Saltar al contenido
Integrafy-OS · 01 Ingestion

From any source to the lake. In minutes.

ERP, eCommerce, CRM, API and file connectors on the same engine. Streaming and batch. Validation at entry. Retries with backoff. No manual pipelines.

Diagram of data ingestion in Integrafy-OS

What kind of sources?

Modern APIs

REST, GraphQL, gRPC. OAuth 2.0, JWT, API Key authentication. Rate limiting handled automatically.

Legacy protocols

SOAP, RFC, EDI (EDIFACT, X12), COM. For ERPs that haven't been updated in decades.

Databases

PostgreSQL, MySQL, SQL Server, Oracle, DB2. Change Data Capture when available; scheduled polling otherwise.

Files

CSV, JSON, XML, Parquet. On FTP, SFTP, S3, Azure Blob or local folders. Incremental processing.

Webhooks

Secure signed endpoint to receive push events.
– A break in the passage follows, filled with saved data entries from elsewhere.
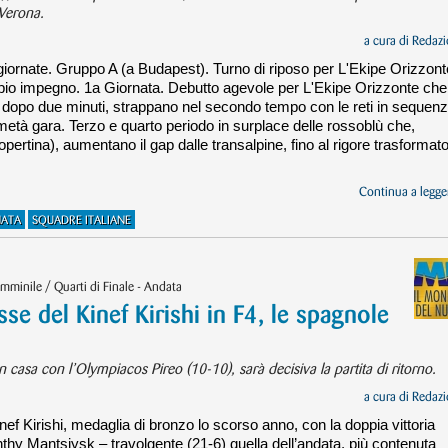
 Verona.
a cura di
Redazi
 giornate. Gruppo A (a Budapest). Turno di riposo per L'Ekipe Orizzont
pio impegno. 1a Giornata. Debutto agevole per L'Ekipe Orizzonte che
3-0 dopo due minuti, strappano nel secondo tempo con le reti in sequen
 metà gara. Terzo e quarto periodo in surplace delle rossoblù che,
opertina), aumentano il gap dalle transalpine, fino al rigore trasformat
Continua a legger
NATA
SQUADRE ITALIANE
mminile / Quarti di Finale - Andata
 del Kinef Kirishi in F4, le spagnole
n casa con l’Olympiacos Pireo (10-10), sarà decisiva la partita di ritorno.
a cura di
Redazi
ef Kirishi, medaglia di bronzo lo scorso anno, con la doppia vittoria
nthy Mantsiysk – travolgente (21-6) quella dell’andata, più contenuta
PrestaShop, Shopify, HubSpot, Salesforce — all supported.

Streaming

Kafka, RabbitMQ, AWS Kinesis. Real-time ingestion for high volume with at-least-once guarantees.

Visual pipeline: from event to Data Lake

1. Event reaches the connector (webhook, polling, file)
2. Signature and authentication validation
3. Declarative transformation (SQL, Python, JavaScript)
4. Schema and business rule validation
5. Write to the Data Lake with timestamp and lineage
6. Notify the rest of the system (event bus)

Frequently asked questions about Ingestion

What source types can I ingest?

Any source with a REST API, GraphQL, SOAP, database (PostgreSQL, MySQL, SQL Server, Oracle, DB2), files (CSV, JSON, Parquet, XML, EDI) over FTP/SFTP/S3, or inbound webhooks. If your system exposes data in some form, Integrafy-OS can read it.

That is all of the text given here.